Examples of family negotiations include:
How many invites do parents get to give out for their child’s wedding
How the “black sheep” is treated within the family
Elderly caretaking responsibilities
Financial support for family members
But since we are approaching the American end-of-year holidays…
Here are some examples of holiday-specific family negotiations:
Deciding who will be hosting Thanksgiving dinner, who is invited, and what dish each family member will bring
Which side of the family will you spend Christmas day with and which side will you spend Christmas Eve with
Who sits at the kids’ table
Why Negotiating with Family is Difficult
The dynamics of the negotiation will always be influenced by the parties involved in the negotiation. In the case of a family negotiation, it can be particularly difficult for the following reasons:
A long-standing history
Each party is not coming into the discussion with a clean slate - there are long-standing dynamics and history that set the scene. If you don’t live in the same city as your family, this might add to the dynamics because you are only seeing them a handful of times a year, if even. The infrequency in which you see them might add to the lack of new data from your interactions, so your family members (and you) are operating off of old data.
Example:
Sibling 1: “You always do this!”
Sibling 2: “What are you talking about? I haven’t done that in 10 years!”
Shifting power dynamics
There are varying levels of power in the relationship and the power may be shifting as parents age and children become adults. The shifting of power can make it difficult for parties to adapt to the new reality.
Example: “I don’t need my son to drive me around. I can see the road just fine!”
The shift in power dynamics can be particularly difficult when talking about moral or political issues.
Example: “I don’t know why you feel the need to lecture me about Black Lives Matter. In my day, we didn’t talk about race, we just worked hard and kept our heads down.”
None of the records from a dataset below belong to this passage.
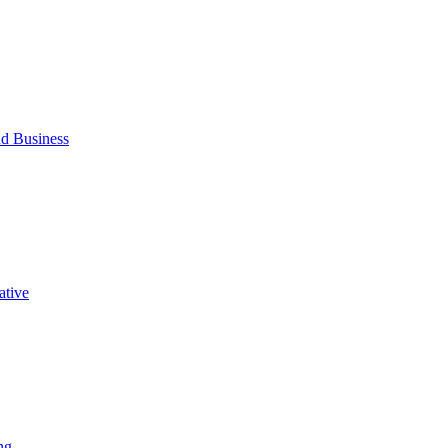
d Business
ative
ng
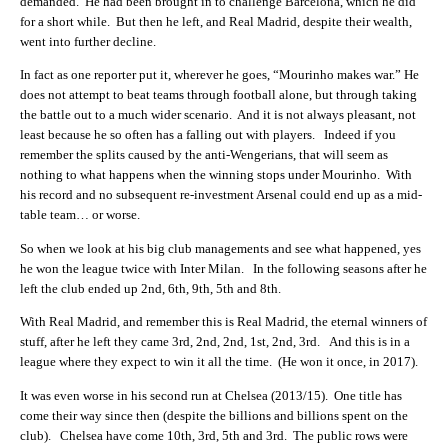
demanded. He had been brought in to challenge Barcelona, which he did
for a short while. But then he left, and Real Madrid, despite their wealth,
went into further decline.
In fact as one reporter put it, wherever he goes, “Mourinho makes war.” He
does not attempt to beat teams through football alone, but through taking
the battle out to a much wider scenario. And it is not always pleasant, not
least because he so often has a falling out with players. Indeed if you
remember the splits caused by the anti-Wengerians, that will seem as
nothing to what happens when the winning stops under Mourinho. With
his record and no subsequent re-investment Arsenal could end up as a mid-
table team… or worse.
So when we look at his big club managements and see what happened, yes
he won the league twice with Inter Milan. In the following seasons after he
left the club ended up 2nd, 6th, 9th, 5th and 8th.
With Real Madrid, and remember this is Real Madrid, the eternal winners of
stuff, after he left they came 3rd, 2nd, 2nd, 1st, 2nd, 3rd. And this is in a
league where they expect to win it all the time. (He won it once, in 2017).
It was even worse in his second run at Chelsea (2013/15). One title has
come their way since then (despite the billions and billions spent on the
club). Chelsea have come 10th, 3rd, 5th and 3rd. The public rows were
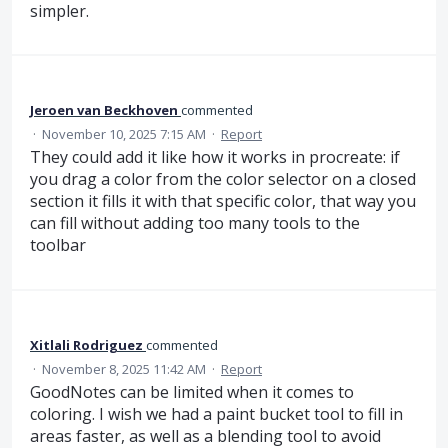
simpler.
Jeroen van Beckhoven
commented
·
November 10, 2025 7:15 AM
·
Report
They could add it like how it works in procreate: if
you drag a color from the color selector on a closed
section it fills it with that specific color, that way you
can fill without adding too many tools to the
toolbar
Xitlali Rodriguez
commented
·
November 8, 2025 11:42 AM
·
Report
GoodNotes can be limited when it comes to
coloring. I wish we had a paint bucket tool to fill in
areas faster, as well as a blending tool to avoid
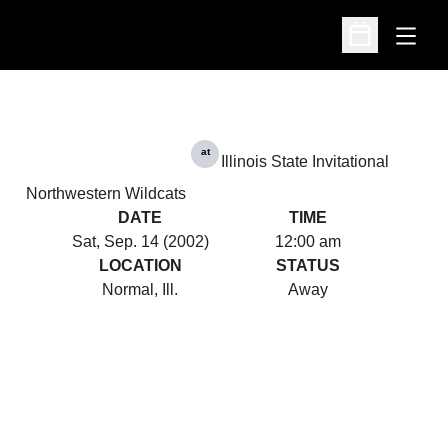
Open
Open Schedu
at
Illinois State Invitational
Northwestern Wildcats
DATE
TIME
Sat, Sep. 14 (2002)
12:00 am
LOCATION
STATUS
Normal, Ill.
Away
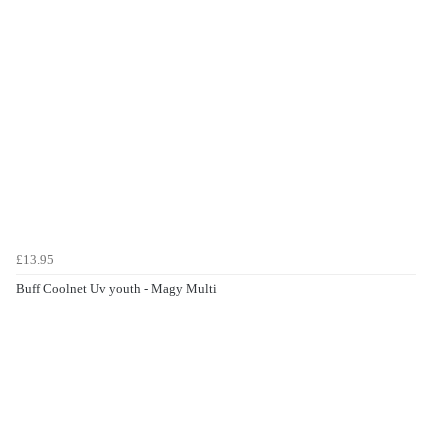
£13.95
Buff Coolnet Uv youth - Magy Multi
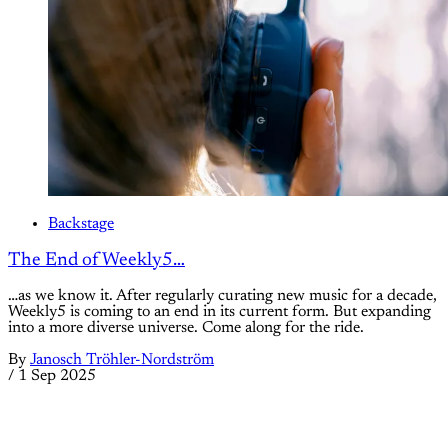
Backstage
The End of Weekly5…
…as we know it. After regularly curating new music for a decade,
Weekly5 is coming to an end in its current form. But expanding
into a more diverse universe. Come along for the ride.
By
Janosch Tröhler-Nordström
/
1 Sep 2025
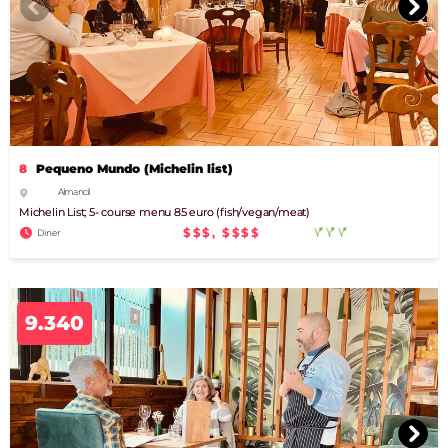
8
Pequeno Mundo (Michelin list)
Almancil
Michelin List; 5- course menu 85 euro (fish/vegan/meat)
$$$, $$$$
Diner
9.340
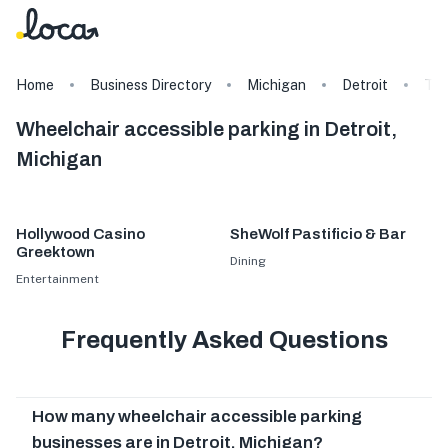
Home
Business Directory
Michigan
Detroit
Ta
Wheelchair accessible parking in Detroit,
Michigan
Hollywood Casino
SheWolf Pastificio & Bar
Greektown
Dining
Entertainment
Frequently Asked Questions
How many wheelchair accessible parking
businesses are in Detroit, Michigan?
In general, older generations or older siblings do not want to defer to younger generations or younger siblings. They may have a hard time acknowleding that the kid they once knew is now an adult.
Emotional triggers
Old feelings are easily triggered with family members making it especially difficult to stay objective and find common ground. An innocent comment might be interpreted with malintent.
Example:
Sibling 1: “Let me help you.”
Sibling 2: “You don’t trust me to do it myself?”
There might even be long-built resentment, feelings of being disrespected or ridiculed in the past. These feelings might start bubbling up unpredictably during a present-day argument.
While you might describe yourself as a calm professional in the workplace, you might find yourself reacting very differently in family settings. You might even shock yourself at how easily irritated and triggered you are when it comes to family. Negotiating with family is simply different compared to other scenarios, so if you find yourself extra emotional in these settings, don’t be too hard on yourself.
Why Negotiating with Family Can Be Especially Challenging for Women
Negotiating with family can be difficult for most people but there are a few reasons why it can be particularly challenging for women.
First, research shows that women are often expected to put the needs of others before their own.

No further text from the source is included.